Past Due by Anne Finger
May. 6th, 2012 12:19 pm
My rating: 4 of 5 stars
A lovely memoir of Finger's pregnancy interspersed with recollections of coming into her political identity as a disabled person. How her political activism worked with and against her personal activism of being a disabled woman having a child.
This book was hugely helpful to me in processing things it has nothing to do with. This book was about Finger's planned home birth, and how it went so terrifyingly wrong, and her son's first six months, and the way she had to reconcile her political beliefs with how she viscerally responded to the possibility that her child would be disabled. And I read it, and I thought about the conversation where my sister was talking in a restrained, wistful way about how she still wasn't pregnant, and how even if she could be, there was a pretty big question about whether she could ever safely carry to term. And without thinking even for a second, without stopping at all, I blurted, "I'll carry for you." And I have wondered in some astonishment ever since, through everything (carrying someone else's baby is not as easy as they made it look on Friends, shockingly), why I said it. Not regretting, just -- why? I'm a self-centered career woman with a hugely draining and important job, and I didn't know it back when we first talked, but I was about to go through a couple years of unrelated low-grade personal hell. Dedicating my body and my time and my hopes and my care for months and months to make another person's dream happen is not something I should have volunteered for like that, in that instant of course way. But there it was.
And this book really helped me figure it out. I won't go into the whole damn thing because really, this box is not that big. And also, this book deserves better than my tangent, because it is rich and interesting and very cool in its own right. It's a little sad how much it isn't dated -- there's a weird bit where Finger comments on how new ultrasonography is as a technology, and is it really safe to use on pregnant women? But then nearly every other political moment in the book was painfully real and true. Like when she stood up at an abortion rights meeting and said, "yes, I am with you, I support this cause, but don't you think the way this movement talks about how important it is to abort fetuses with disabilities is really problematic?" And the viciousness and hostility she was met with….yeah. There's nothing dated about that.

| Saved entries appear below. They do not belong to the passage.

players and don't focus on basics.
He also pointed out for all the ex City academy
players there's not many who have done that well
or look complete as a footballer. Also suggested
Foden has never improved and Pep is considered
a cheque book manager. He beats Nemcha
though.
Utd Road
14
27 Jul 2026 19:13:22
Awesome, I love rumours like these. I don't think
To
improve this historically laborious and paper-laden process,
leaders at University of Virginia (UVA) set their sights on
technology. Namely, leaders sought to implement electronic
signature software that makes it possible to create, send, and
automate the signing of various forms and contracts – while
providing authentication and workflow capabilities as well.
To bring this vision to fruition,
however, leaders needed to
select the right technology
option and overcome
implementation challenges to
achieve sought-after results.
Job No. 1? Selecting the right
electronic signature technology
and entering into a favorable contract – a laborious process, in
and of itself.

Anyway. I highly recommend to many of the mothers of my acquaintance who have thought about their ownership of their bodies in relation to motherhood, or who have considered motherhood to be a political act for whatever reason, or who have looked at their baby and thought, what if you are disabled?
Random pull quotes that helped me in my thinking:
"But I think too that we do our best work politically when we do the work that really tears at us."

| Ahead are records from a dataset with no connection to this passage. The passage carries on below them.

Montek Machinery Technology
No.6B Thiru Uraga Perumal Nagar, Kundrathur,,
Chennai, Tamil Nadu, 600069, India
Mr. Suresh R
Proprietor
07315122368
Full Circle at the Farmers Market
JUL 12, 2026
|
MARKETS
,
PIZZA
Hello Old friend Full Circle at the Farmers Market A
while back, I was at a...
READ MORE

"People who aren't disabled never seem less than human to me. But they sometimes seem to be missing a dimension, glib and easy, skimmers over the surface of life, not quite as real."
When I was pregnant I used to get so sick of people saying, "you won't care if it's a boy or a girl, as long as it's healthy." So sick of the assumption that health was all that mattered. But I sometimes used to say, "I don't care if it's healthy or not as long as it's a girl." It's not a joke I would make again.

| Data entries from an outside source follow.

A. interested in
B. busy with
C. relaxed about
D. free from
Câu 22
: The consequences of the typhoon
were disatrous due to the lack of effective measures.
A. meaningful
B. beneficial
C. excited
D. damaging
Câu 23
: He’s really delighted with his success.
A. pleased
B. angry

Health, physical well-being does matter. It's my own internalized oppression that makes me fear having a disabled child, but it's not just that. It's the knowledge that being non-disabled is easier than being disabled. … But to admit that disability and illness are hard doesn't mean that they are wholly negative experiences, meaningless.
I had a child because I wanted something perfect to come out of me. I got just the opposite of what I thought I wanted. I don't believe in God or any version of God, any hand of fate or karma that was out to teach me a lesson. But my child's potential disability did teach me that I don't own my child, he's not an extension of me, not there to reflect me, not there to heal my past.